Thanks,
Mattia
> Hi all, is there a C++ function similar to isspace that can handle
> w_chars? Does the regex library handles w_chars?
Yes, there is a template function declared in <locale> and named
std::isspace, curiously enough.
There is no regex librar in the official C++ standard yet I think. The
Boost regex library is fully templated and ought to support wchar_t as
well, but I have not tried this. According to Boost documentation one needs
a separate ICU library for full Unicode support though.
hth
Paavo
Well, take a look at my snippet:
std::ifstream infile(argv[1]);
std::string s;
while (getline(infile, s))
{
s.erase(std::remove_if(s.begin(), s.end(), std::isspace), s.end
());
std::cout << s;
}
Using locale on VC++2008 I've got an error reporting that std::isspace
expects 2 arguments, and still I don't know if the file contains
unicode characters can be correctly handles.
The regex library referred to the new C++0x version.
Mattia
> > > Hi all, is there a C++ function similar to isspace that
> > > can handle w_chars? Does the regex library handles
> > > w_chars?
> > Yes, there is a template function declared in <locale> and
> > named std::isspace, curiously enough.
> > There is no regex librar in the official C++ standard yet I
> > think. The Boost regex library is fully templated and ought
> > to support wchar_t as well, but I have not tried this.
> > According to Boost documentation one needs a separate ICU
> > library for full Unicode support though.
> Well, take a look at my snippet:
> std::ifstream infile(argv[1]);
> std::string s;
> while (getline(infile, s))
> {
> s.erase(std::remove_if(s.begin(), s.end(), std::isspace), s.end
> ());
> std::cout << s;
> }
> Using locale on VC++2008 I've got an error reporting that
> std::isspace expects 2 arguments,
That's because std::isspace requires two arguments, the
character to be tested, and the locale.
> and still I don't know if the file contains unicode characters
> can be correctly handles.
The functions in <locale> are pretty useless, since they only
handle single byte characters. The "approved" solution is to
read into a wstring using wifstream (embedded with the
appropriate locale), and use isspace (again with the appropriate
locale) on the wchar_t in the wstring.
--
James Kanze
Ok, well, suppose I want to use UTF-8 encoding, how do I specify it
using locale? And where can I find a list of the possible locale
encoding configuration (e.g. if I wanted to correctly decode a web
page just parsing the fist bytes looking for 'charset')?
Thanks, Mattia
With UTF-8 one is using char, not wchar_t. Note that if char is a signed
type, then one must take care to cast char to unsigned char in places
where a non-negative value is expected.
By historic reasons the locale and encoding stuff has been mixed up. Are
you more interested in locales or in encodings? Locales affect such stuff
as the character of representing the decimal point in numbers, look of
the dates and whether V and W are sorted together or separately, and
whether cyrillic characters are considered alphabetic characters or not.

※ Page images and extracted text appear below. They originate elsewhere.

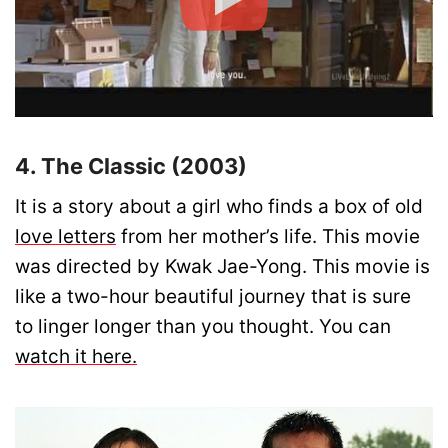
4. The Classic (2003)
It is a story about a girl who finds a box of old
love letters
from her mother’s life. This movie
was directed by Kwak Jae-Yong. This movie is
like a two-hour beautiful journey that is sure
to linger longer than you thought. You can
watch it here.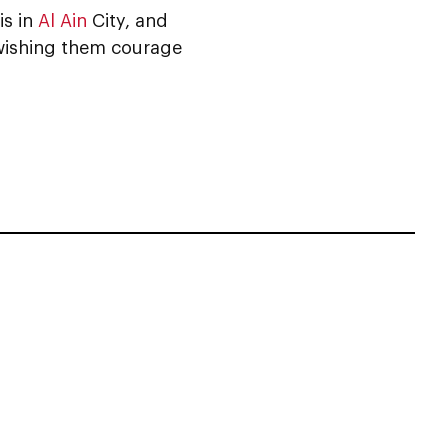
is in
Al Ain
City, and
 wishing them courage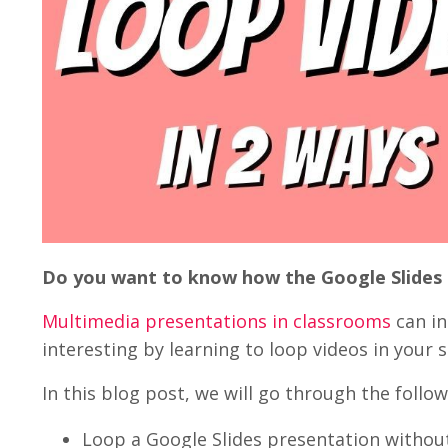
Do you want to know how the Google Slides
Multimedia presentations in classrooms
can i
interesting by learning to loop videos in your s
In this blog post, we will go through the follow
Loop a Google Slides presentation withou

Encoding is a fully different business, specifying for example how those
cyrillic characters are encoded in the binary data, if at all.
If you just want to translate different encodings, then you do not need
any locale stuff at all. When a web page comes in, you do not know if the
decimal point used in numbers therein is a dot or a comma, for example,
so strictly speaking you cannot set the correct locale for processing the
page. What you can do is to look at BOM markers and charset encoding, and
to translate the file from its charset to the encoding you are using
internally, for example. For that, again no locales are needed, but
instead one needs some kind os system-sepcific code or other library like
iconv.
> using locale? And where can I find a list of the possible locale
> encoding configuration (e.g. if I wanted to correctly decode a web
> page just parsing the fist bytes looking for 'charset')?
http://www.iana.org/assignments/character-sets
But you don't want to deal with this by yourself. Use a library like
iconv.
hth
Paavo
Ok, so suppose I want to split a russian text into words and the base
method look at every character in order to decide if a space is found,
what do you suggest?
If you mean space as ASCII character 32, then I would use the text
encoded in UTF-8 and compare each byte with ' '.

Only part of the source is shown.